### [Try it]
Without the pictures, extract every line from the start of the material to the line containing "فيها يتناسب بشكل كبير مع زراعة تلك الفواكه.", both ends included.

### [Record set]
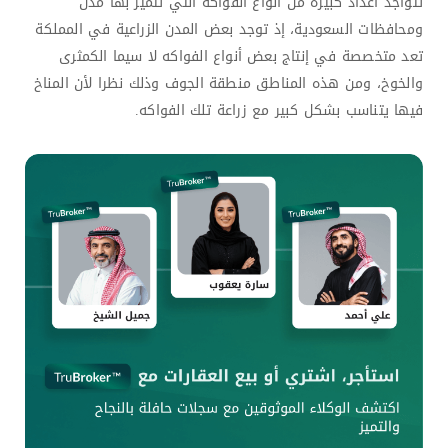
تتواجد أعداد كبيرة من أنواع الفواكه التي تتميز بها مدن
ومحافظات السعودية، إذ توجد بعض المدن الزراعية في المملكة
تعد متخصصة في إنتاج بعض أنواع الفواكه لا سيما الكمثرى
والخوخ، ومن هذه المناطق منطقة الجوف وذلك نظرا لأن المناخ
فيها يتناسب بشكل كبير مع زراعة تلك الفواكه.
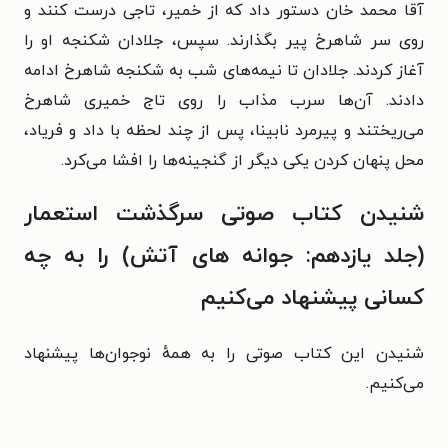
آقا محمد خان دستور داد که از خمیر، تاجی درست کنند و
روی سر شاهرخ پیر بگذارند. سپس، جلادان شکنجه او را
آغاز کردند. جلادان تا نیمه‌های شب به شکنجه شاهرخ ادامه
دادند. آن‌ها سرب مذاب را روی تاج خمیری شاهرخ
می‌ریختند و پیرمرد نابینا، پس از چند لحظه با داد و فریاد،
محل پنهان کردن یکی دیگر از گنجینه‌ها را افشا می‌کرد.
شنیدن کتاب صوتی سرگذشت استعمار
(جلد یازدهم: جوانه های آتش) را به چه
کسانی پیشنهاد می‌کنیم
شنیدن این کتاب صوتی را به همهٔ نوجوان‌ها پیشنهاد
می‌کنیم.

### [Written answer]
تتواجد أعداد كبيرة من أنواع الفواكه التي تتميز بها مدن
ومحافظات السعودية، إذ توجد بعض المدن الزراعية في المملكة
تعد متخصصة في إنتاج بعض أنواع الفواكه لا سيما الكمثرى
والخوخ، ومن هذه المناطق منطقة الجوف وذلك نظرا لأن المناخ
فيها يتناسب بشكل كبير مع زراعة تلك الفواكه.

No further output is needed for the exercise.